The development of the lung starts at 4 weeks of gestation and continues through young adulthood. Any developmental abnormality during the growth of the lung may lead to anatomic and physiologic abnormalities, which in turn may lead to significant symptoms and a reduction in quality of life. Prenatal ultrasonography and Doppler technology as screening tools for fetal growth have led to early identification of most developmental anomalies, including pulmonary vascular abnormalities, and revolutionized pre-emptive management of these disorders.1,2 Nonetheless, some developmental disorders of the lung may remain subclinical and escape diagnosis until adulthood.

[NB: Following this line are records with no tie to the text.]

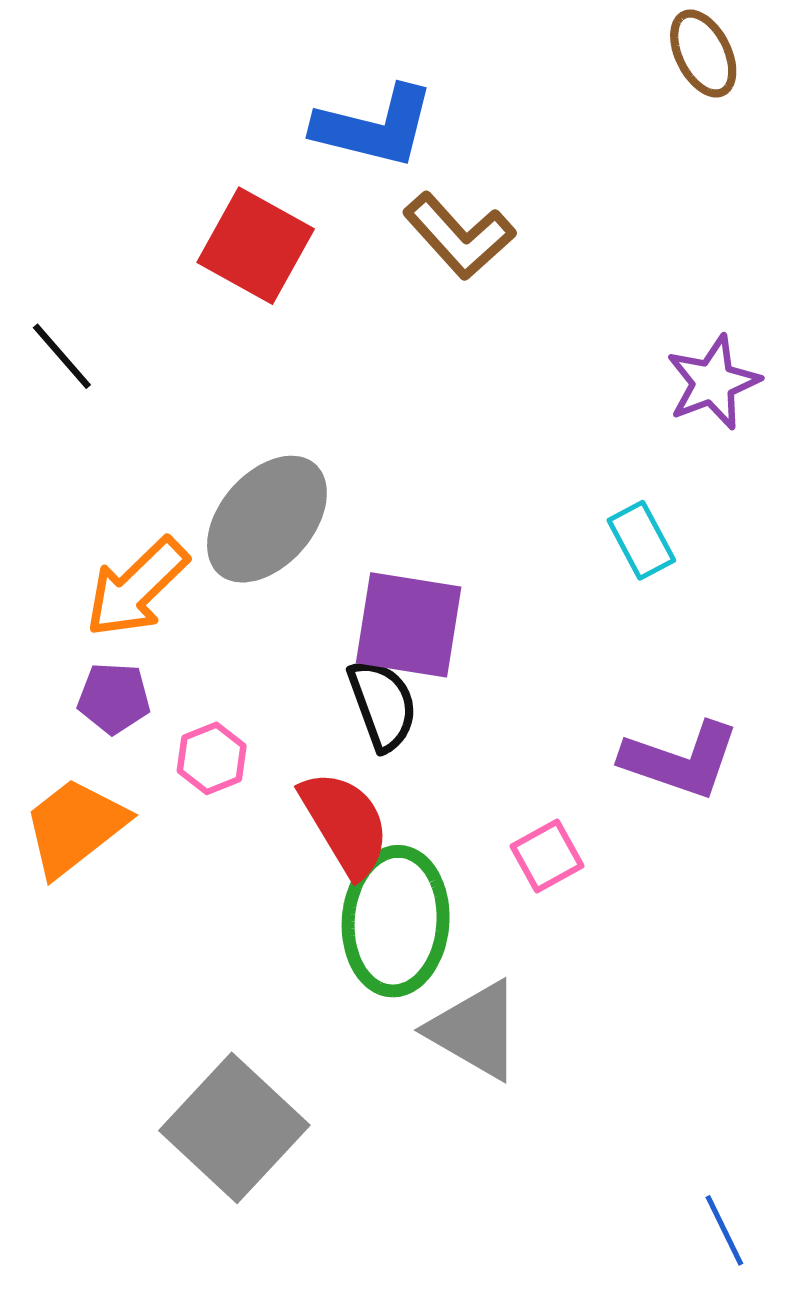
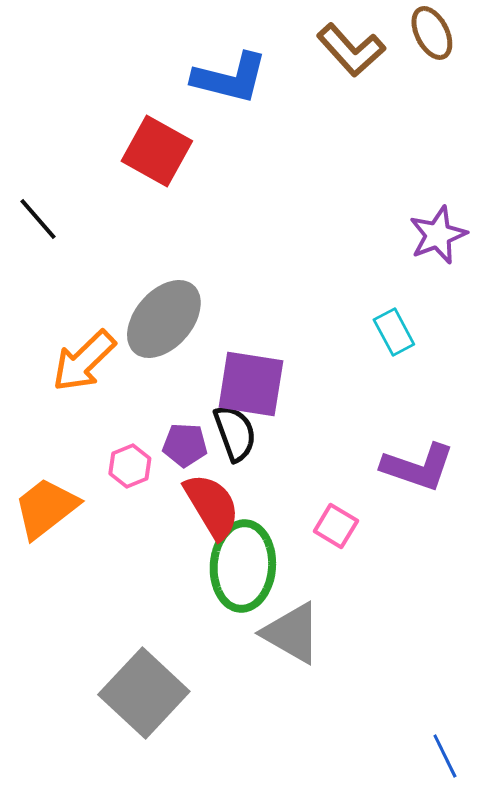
brown L-shape: (459, 236) -> (351, 50), moved
purple pentagon: (114, 698) -> (185, 445), moved
pink square: (547, 856) -> (336, 526), turned -30

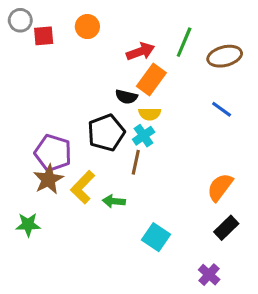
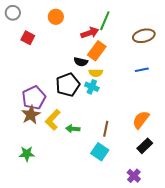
red square: (44, 36) -> (28, 38), moved, turned 32
green line: (184, 42) -> (105, 21), moved
blue line: (222, 109) -> (142, 70), turned -48
cyan cross: (144, 136) -> (92, 87), turned -32
purple pentagon: (53, 153) -> (34, 98), turned 30
brown line: (136, 162) -> (106, 129), moved
green star: (28, 225) -> (27, 154), moved

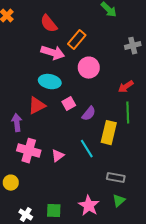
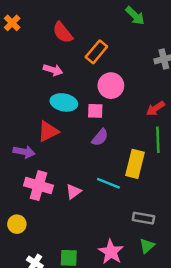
pink arrow: (53, 53) -> (53, 70), moved, size x0.7
pink square: (69, 104) -> (95, 111), moved, turned 32
purple semicircle: (89, 114) -> (100, 137), moved
purple arrow: (17, 123) -> (24, 152), turned 108
cyan line: (87, 149) -> (108, 183), turned -36

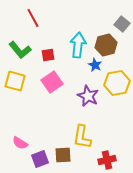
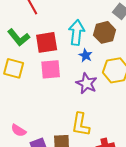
red square: (48, 55) -> (47, 42), size x1.6
blue star: (95, 65) -> (86, 55), moved
pink square: (52, 82) -> (51, 69), turned 30

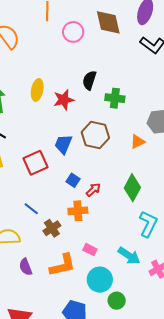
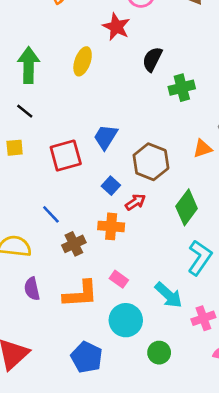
green cross: (115, 98) -> (182, 88), turned -30
red star: (64, 100) -> (116, 27), moved, turned 30
brown hexagon: (95, 135) -> (151, 162), moved
green circle: (117, 301) -> (159, 353), moved

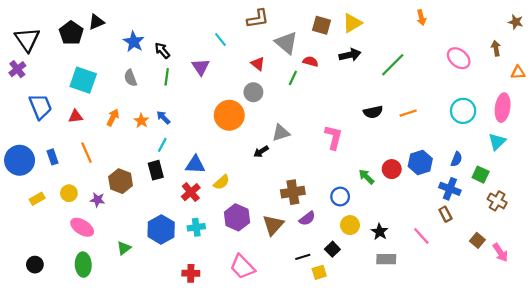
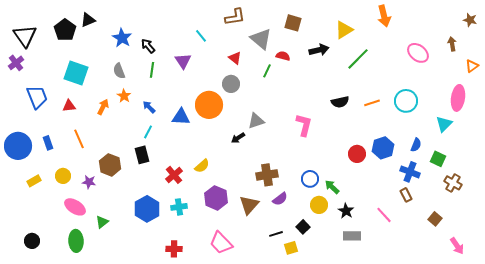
orange arrow: (421, 18) -> (384, 16), size x1.5
yellow triangle: (352, 23) -> (344, 30), moved
orange triangle: (518, 72) -> (472, 66), turned -32
cyan circle: (463, 111) -> (406, 101), moved
orange star: (141, 121) -> (124, 96), moved
cyan triangle: (497, 142) -> (444, 124), moved
blue triangle: (195, 165) -> (181, 117), moved
green arrow: (366, 177) -> (332, 187), moved
green triangle: (124, 248) -> (102, 222), moved
pink arrow: (500, 252) -> (457, 246), moved

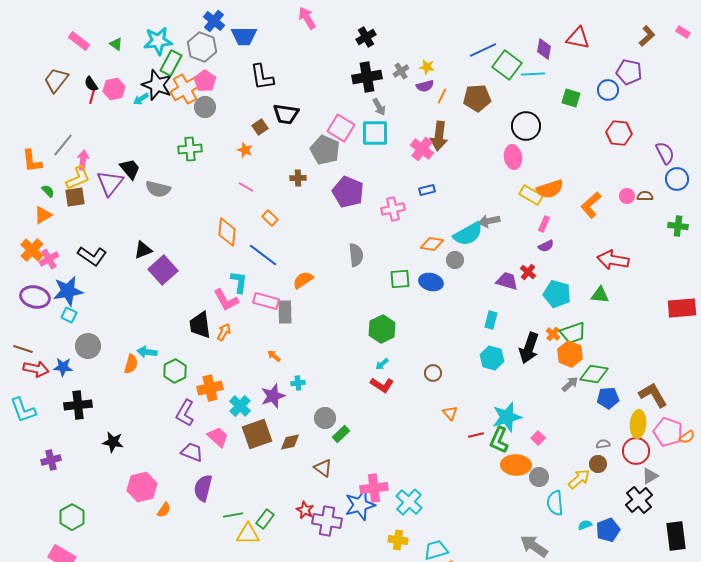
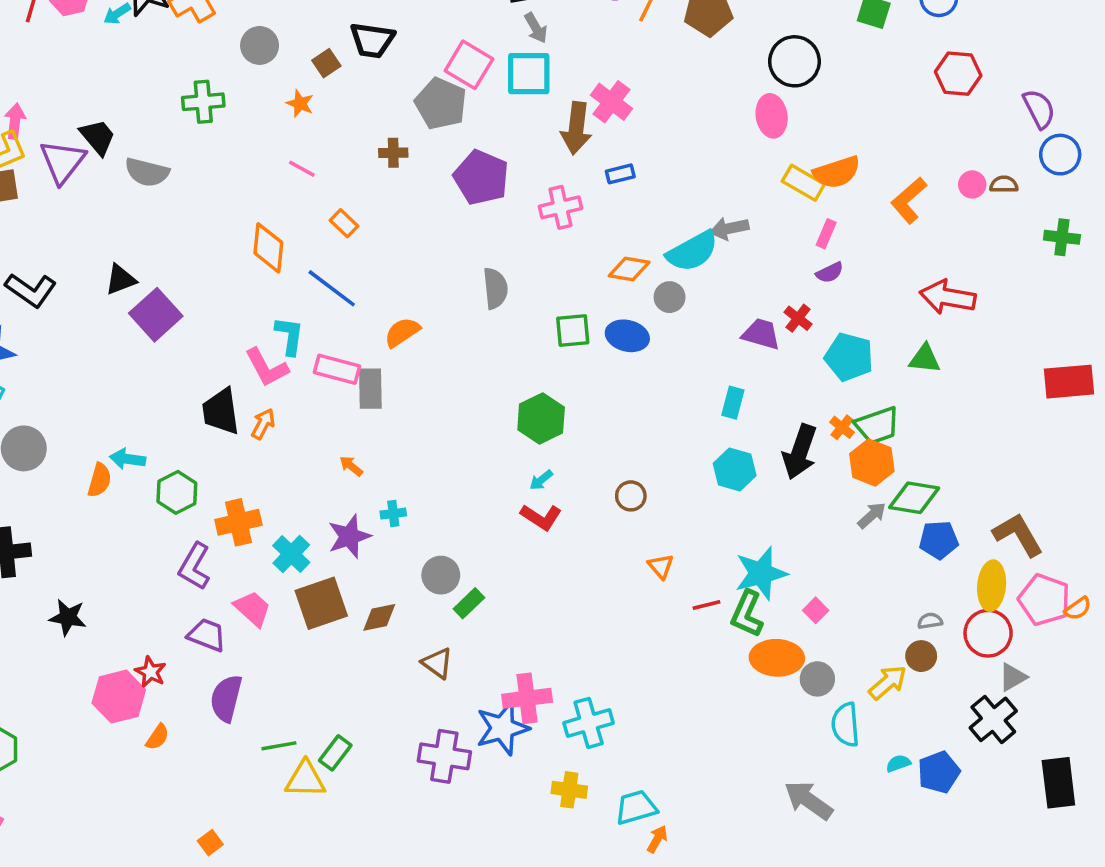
gray circle: (205, 107) -> (260, 45), moved
brown arrow: (439, 136) -> (576, 128), moved
cyan cross: (409, 502) -> (589, 723), turned 32
red star: (305, 510) -> (150, 672), moved

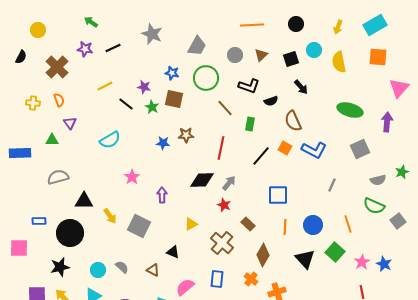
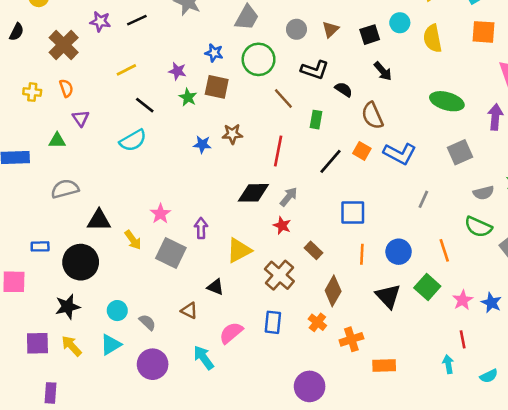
black semicircle: (271, 101) -> (344, 89), turned -128
black line: (126, 104) -> (145, 105), moved
pink star: (132, 177) -> (160, 214), moved
purple arrow: (162, 195) -> (201, 228), moved
yellow triangle: (191, 224) -> (239, 250), size x1.5
gray semicircle: (122, 267) -> (147, 322), moved

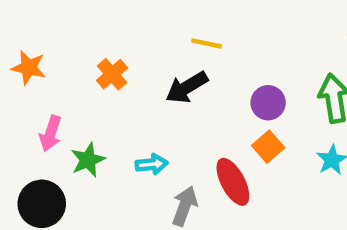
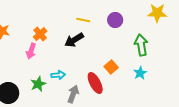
purple circle: (268, 103) -> (115, 20), moved
pink arrow: (51, 134) -> (31, 51), moved
green star: (88, 160) -> (38, 84), moved

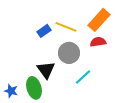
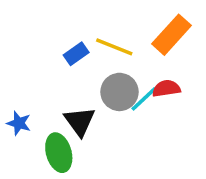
red semicircle: (98, 42) -> (166, 88), moved
cyan line: (83, 77) -> (144, 99), moved
blue star: (11, 91) -> (19, 123), moved

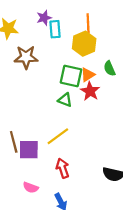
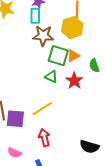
cyan rectangle: (55, 29) -> (35, 16), moved
brown star: (26, 57) -> (43, 36), moved
green semicircle: (110, 68) -> (94, 66), moved
red star: (90, 91) -> (74, 81), moved

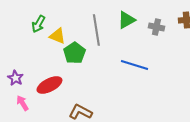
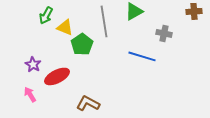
gray cross: (156, 27) -> (164, 33), moved
purple star: (15, 78) -> (33, 64), moved

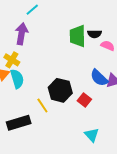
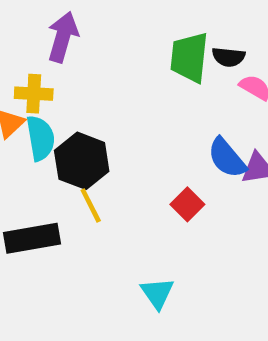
yellow cross: (12, 60) -> (34, 94), turned -35
black hexagon: (60, 90) -> (82, 161), moved
cyan triangle: (92, 135) -> (157, 293), moved

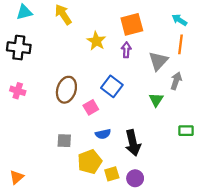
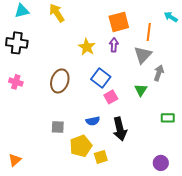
cyan arrow: (179, 20) -> (171, 17), moved
yellow star: (96, 41) -> (87, 47), moved
orange line: (180, 44) -> (149, 32), moved
pink square: (91, 107) -> (111, 97), moved
purple circle: (135, 178) -> (161, 163), moved

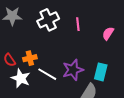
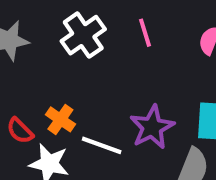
orange cross: (30, 58) -> (60, 119), turned -32

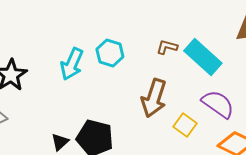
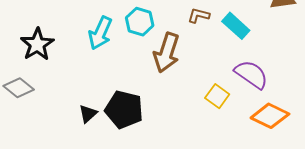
cyan rectangle: (203, 57) -> (236, 26), size x0.7
brown arrow: (154, 98) -> (167, 53), moved

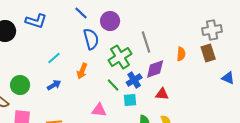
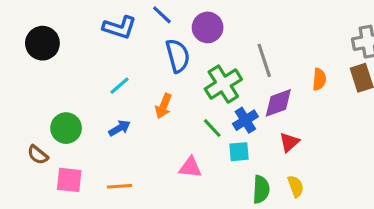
blue L-shape: (36, 21) -> (120, 27), moved
red triangle: (162, 94) -> (289, 142), turned -48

Research using animal models and in vitro models has led to the identification of several genetic factors and signaling molecules that play a significant role in lung growth and morphogenesis.3 Some lung abnormalities are part of genetic syndromes involving multiple organs that share the same molecular pathways of embryogenesis. While some lung abnormalities resolve spontaneously before birth, others persist, with a spectrum of severity ranging from asymptomatic to severe postnatal respiratory distress. Asymptomatic abnormalities often go undetected until adulthood when they are incidentally discovered on chest imaging and often misidentified as malignant or infectious lesions. Thus, an understanding of developmental defects of the respiratory system, with a clinicoradiologic approach, is critical for accurate identification and management of these patients. For ease of understanding, the developmental disorders of the lung can be classified as airway disorders, parenchymal disorders, and vascular disorders (Fig. 105-1).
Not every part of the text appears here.